Saya sampai mengulangi bertanya: “Berarti saya diperintahkan secara resmi nih, Pak Menteri?”
Yuddy mengatakan iya sambil tersenyum. Saya memang sudah kesulitan membedakan mana ucapan Yuddy yang serius, mana yang becanda, mengingat cara bicaranya yang lebih banyak mengulum bibir. Mungkin karena itu juga, saya justru beberapa kali lebih terlihat “marah” bila bicara berdua saja dengannya.
Karena itulah, saya lebih banyak menggunakan kemeja putih ketika mengikuti roadshow Airlangga ke berbagai daerah. Saya juga bilang kepada para pemilik suara: “Dimana saya berdiri, disanalah pemerintah memberikan tolehan dukungan.” Soalnya, Partai Golkar saat itu tidak ada dalam pemerintahan dan belum memberikan dukungan kepada pemerintahan. Saya sebagai kader tentu ingin menariknya dengan kekuatan simbolis sebagai Ketua Tim Ahli MenPANRB.
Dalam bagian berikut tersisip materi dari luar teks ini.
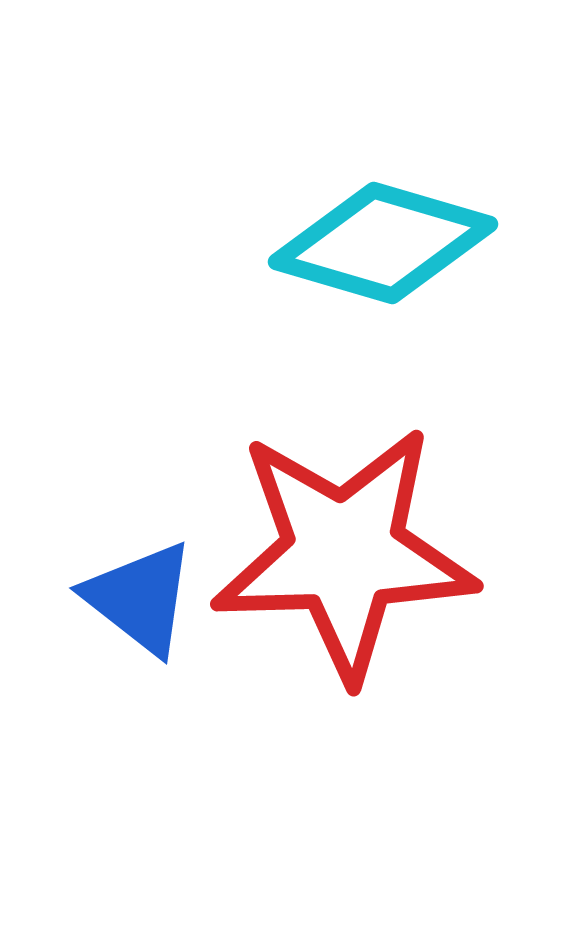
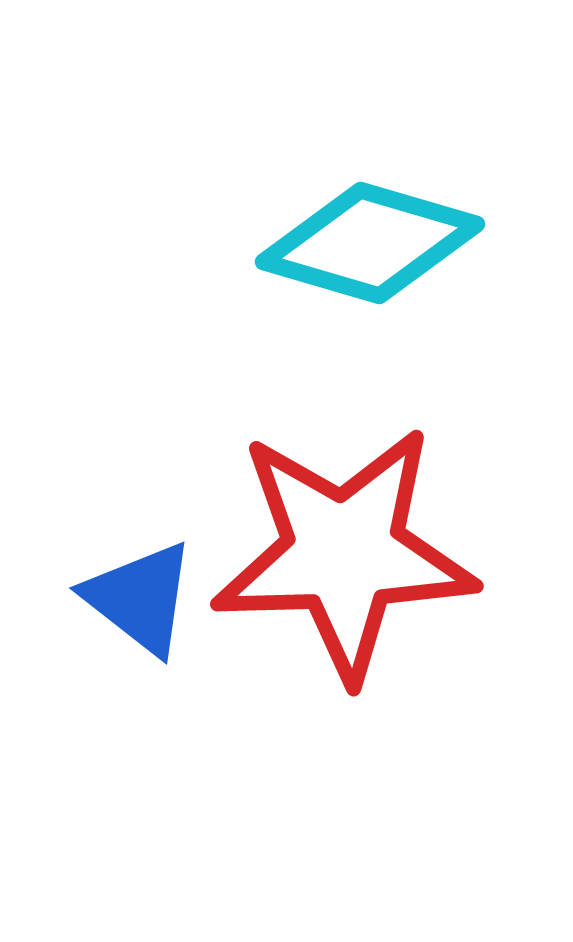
cyan diamond: moved 13 px left
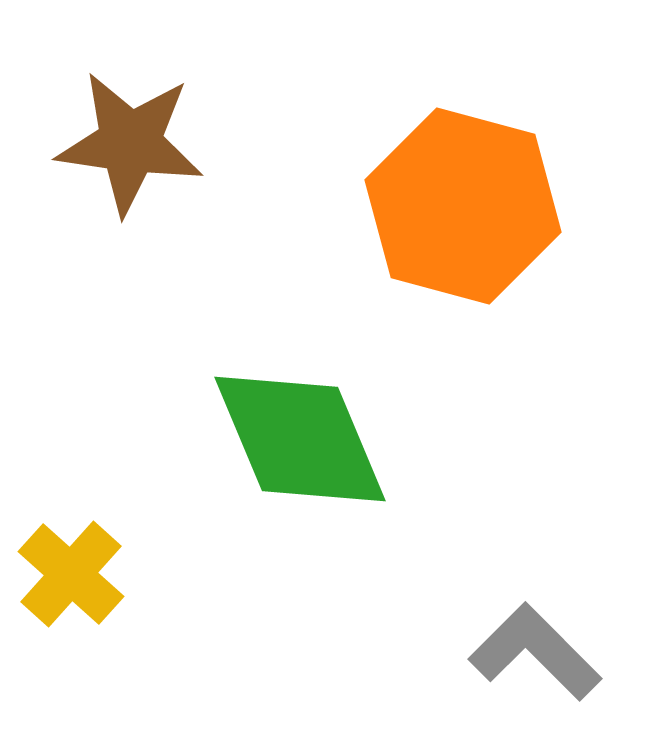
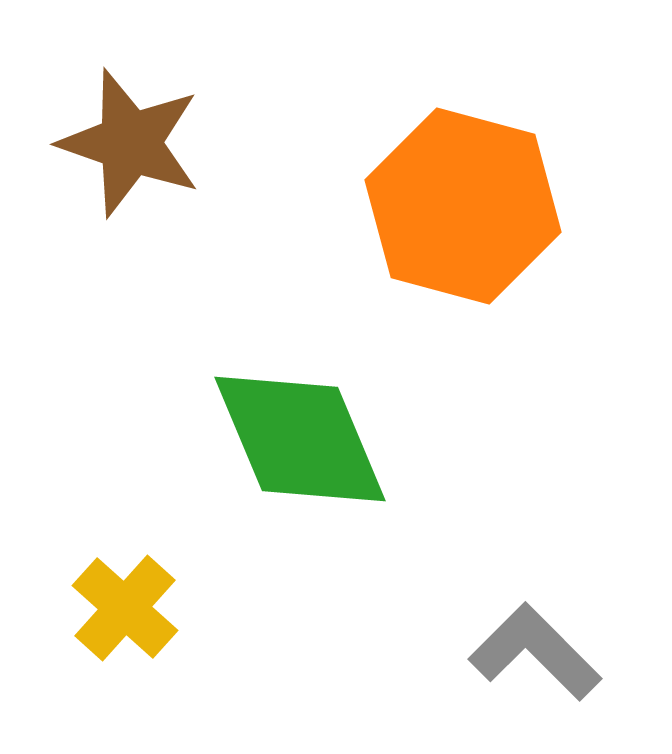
brown star: rotated 11 degrees clockwise
yellow cross: moved 54 px right, 34 px down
Tapi apa boleh buat, saya juga kudu memakai jaket Partai Golkar. Dan perlahan, posisi saya sebagai orang pemerintahan, sekaligus juga orang Partai Golkar itulah yang membawa bullyan di media sosial. Pada waktu menjadi Ketua Balitbang DPP Partai Golkar dalam kepemimpinan Agung Laksono tidak begitu banyak. Pertarungan menjelang Munaslub Bali rupanya melibatkan banyak pihak, termasuk akun-akun sosial media dan berikut portal-portal kapal selamnya. Konsekuensinya, saya berhenti sebagai Panitia Seleksi Pejabat Tinggi Pratama dan Pejabat Tinggi Madya di sejumlah kementerian dan pemerintahan daerah, terutama akibat laporan yang masuk kepada Komisi Aparatur Sipil Negara (KASN) tentang “netralitas politik” saya.